(Stored data entries)

== == ==

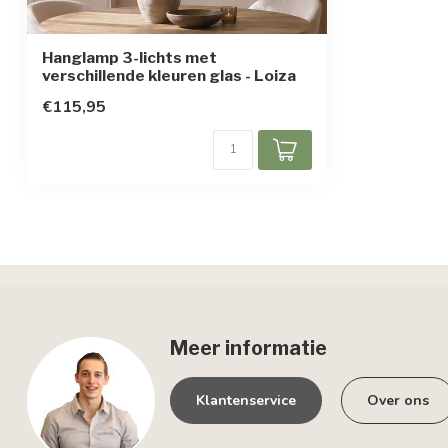
Hanglamp 3-lichts met
verschillende kleuren glas - Loiza
€115,95
Meer informatie
Klantenservice
Over ons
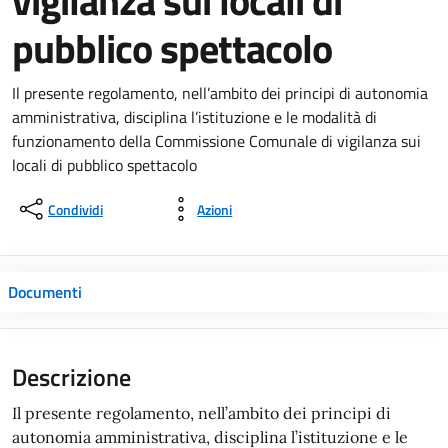
vigilanza sui locali di
pubblico spettacolo
Il presente regolamento, nell’ambito dei principi di autonomia
amministrativa, disciplina l’istituzione e le modalità di
funzionamento della Commissione Comunale di vigilanza sui
locali di pubblico spettacolo
Condividi
Azioni
Documenti
Descrizione
Il presente regolamento, nell’ambito dei principi di
autonomia amministrativa, disciplina l’istituzione e le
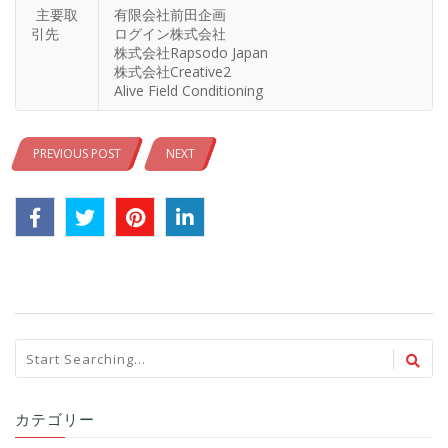
主要取
有限会社前田企画
引先
ログイン株式会社
株式会社Rapsodo Japan
株式会社Creative2
Alive Field Conditioning
PREVIOUS POST
NEXT
カテゴリー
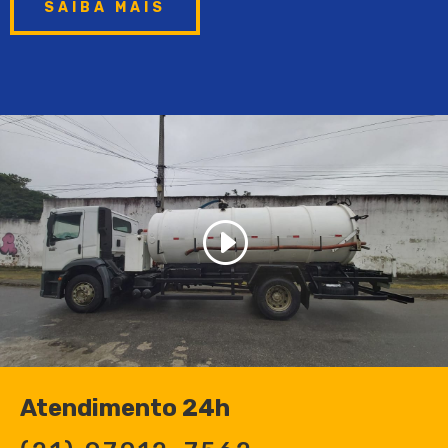
SAIBA MAIS
Atendimento 24h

== == ==

- [What you need to do] Would you transcribe each of the entries exactly, skipping the pictures?

- [Completed exercise]
Hanglamp 3-lichts met
verschillende kleuren glas - Loiza
€115,95
Meer informatie
Klantenservice
Over ons
vigilanza sui locali di
pubblico spettacolo
Il presente regolamento, nell’ambito dei principi di autonomia
amministrativa, disciplina l’istituzione e le modalità di
funzionamento della Commissione Comunale di vigilanza sui
locali di pubblico spettacolo
Condividi
Azioni
Documenti
Descrizione
Il presente regolamento, nell’ambito dei principi di
autonomia amministrativa, disciplina l’istituzione e le
主要取
有限会社前田企画
引先
ログイン株式会社
株式会社Rapsodo Japan
株式会社Creative2
Alive Field Conditioning
PREVIOUS POST
NEXT
カテゴリー
SAIBA MAIS
Atendimento 24h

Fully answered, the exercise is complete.